How to use File Sharding for easily expanding and building advanced configurations?

Single instances: File sharding allows easy file storage expansion for new and running single Artifactory instance: add filestores under new drives when a need arises to add storage by adding drives and providing their paths under the binarystore.xml in the form of what we call Binary providers (a binary provider translates to filestore, therefore, S3, or other forms of cloud storage types are also considered binary providers).

* Please note that the use of some of the binary providers can require an Enterprise license.

HA clusters: When setting up new Artifactory clusters or thinking about changing/expanding your current storage, these questions should and will be asked:

  1. Will this be a brand new HA cluster? Will we be adding new nodes as part of the upgrade/install?

  2. How many disks and in what constellation we will want to our storage and nodes?

  3. Do we want storage redundancy and how will the distribution of artifacts will look like under our setup?

  4. Are binaries going to be stored on your nodes' native filesystems?

 

More questions can be asked such as and File sharding can also provide a solution for them:

  1. Would you like for them to be the prioritized between storage providers?

  2. Will we be migrating and splitting our currently used filestore(s) to other mounts?

  3. Can we combine local/mount filestores with Cloud/Object based storages (e.g.

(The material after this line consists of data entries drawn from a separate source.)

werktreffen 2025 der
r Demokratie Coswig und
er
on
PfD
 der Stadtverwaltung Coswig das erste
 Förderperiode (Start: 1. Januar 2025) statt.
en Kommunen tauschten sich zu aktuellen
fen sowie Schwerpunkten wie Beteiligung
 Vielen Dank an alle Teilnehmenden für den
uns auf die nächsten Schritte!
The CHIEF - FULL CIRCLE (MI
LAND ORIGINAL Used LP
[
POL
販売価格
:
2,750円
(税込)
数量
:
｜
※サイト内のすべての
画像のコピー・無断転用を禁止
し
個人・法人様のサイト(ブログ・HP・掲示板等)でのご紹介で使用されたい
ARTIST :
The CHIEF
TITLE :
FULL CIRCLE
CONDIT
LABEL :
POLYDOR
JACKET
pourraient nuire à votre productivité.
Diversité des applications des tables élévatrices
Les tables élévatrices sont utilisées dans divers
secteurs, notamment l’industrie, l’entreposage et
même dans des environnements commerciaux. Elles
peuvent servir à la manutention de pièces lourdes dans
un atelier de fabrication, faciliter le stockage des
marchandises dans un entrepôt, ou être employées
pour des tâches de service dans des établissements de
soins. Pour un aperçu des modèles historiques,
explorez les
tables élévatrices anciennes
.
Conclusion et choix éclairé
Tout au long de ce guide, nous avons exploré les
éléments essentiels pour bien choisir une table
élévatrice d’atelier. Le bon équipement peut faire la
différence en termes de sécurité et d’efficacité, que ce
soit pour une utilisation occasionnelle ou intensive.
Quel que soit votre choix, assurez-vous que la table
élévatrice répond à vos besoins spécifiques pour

Amazon's S3)?

 

Although some of these questions can be answered by reading through our Wiki pages this page aims to provide some practical examples and explanations to get you started.

For more general information about HA Installation and Setup please refer to our wiki page: HA Installation and Setup, Configuring the Filestore or File Sharding.

 

** If you have considerations for the ability to predict artifacts/binaries distributions across file stores, then the best practise is keep filestores in a symmetric way so that it'll be easy to predict how artifacts will be copied across the binary providers.

 

** The statement above about redundancy is even more relevant for the sharding-cluster. Especially in a case when you a single node that would have more than a single shard - you will need to add two shards for each node in a symmetric way (including paths), since the binarystore.xml is shared between instances and is not intended for per-node configuration.

 

Here's are some configuration options and example binarystore.xml to help you build your desired Artifactory High Availability <> Storage topology:

 

1. NFS mounts in a Mesh topology:

Diagram:

    Artifactory_Node_1                      Artifactory_Node_2
        |                   |                                          |
        |                   |                                          |
        |                   |                                          |
    Shard 1      Shard2                                Shard3

** What storage scenarios does this strategy help with?

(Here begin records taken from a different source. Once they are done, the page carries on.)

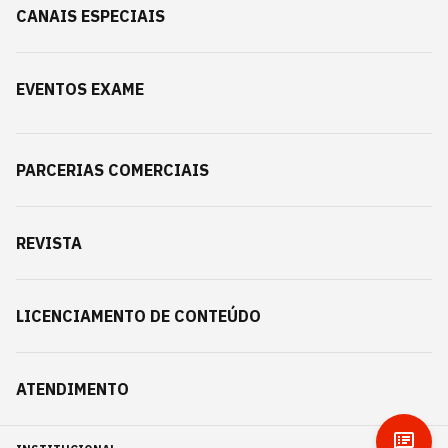
CANAIS ESPECIAIS
EVENTOS EXAME
PARCERIAS COMERCIAIS
REVISTA
LICENCIAMENTO DE CONTEÚDO
ATENDIMENTO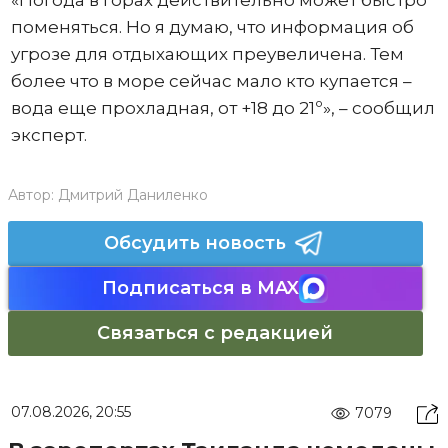
«Погода в горах действительно может быстро
поменяться. Но я думаю, что информация об
угрозе для отдыхающих преувеличена. Тем
более что в море сейчас мало кто купается –
вода еще прохладная, от +18 до 21º», – сообщил
эксперт.
Автор:
Дмитрий Даниленко
Обсудить новость
Подписаться в MAX
Связаться с редакцией
07.08.2026, 20:55
7079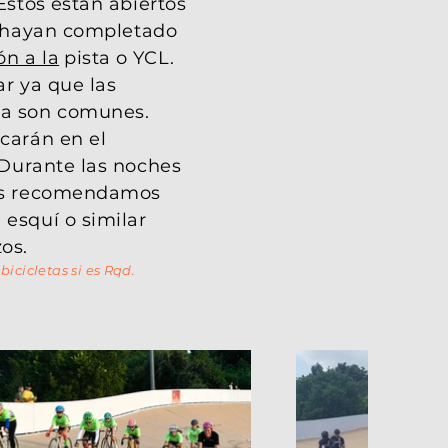
 Estos
están abiertos
ue hayan completado
ón a la
pista o YCL.
ar ya que las
ma son comunes.
icarán en el
. Durante las noches
íos recomendamos
 esquí o similar
os.
 bicicletas si es Rqd.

>> This storage configuration opens the door to a number of possible strategies for adding filestores to new/existing HA Nodes (* NFS mounts will be needed to exist in a full-mesh topology). You can use this configuration when you are looking to create add filestores to your cluster and possibly create redundancy between shards but especially useful if you would like to add a single shard to a single node.

* If you are looking to create specific separation between filestores that will allow I/O prioritization and/or want to group filestores refer to the Zones strategies below.

* If you are looking to avoid using NFS mounts and want to use Artifactory's capabilities for sharing files across filestores in your cluster - refer to the Remote Binary provider and multiple fileshards solution below.

This setup's binarystore.xml would require adjusting local paths to match the local filesystem + remote node's filesystem. The recommended strategy here would be percentageFree in order to fill disks equally.

 

Advantages:

  1. Easily add a single filestore in case you run out of space

  2. More flexible in creating asymmetric storage configurations

  3. Allows configuring and increasing redundancy conveniently

  4. Matches our recommendation is to work with NFS mounts due to more experience by us and other customers

Disadvantages:

  1. Needs more mounting work

  2. In case redundancy is being used, you will be unable to predict how binaries/artifacts will be distributed across the shards.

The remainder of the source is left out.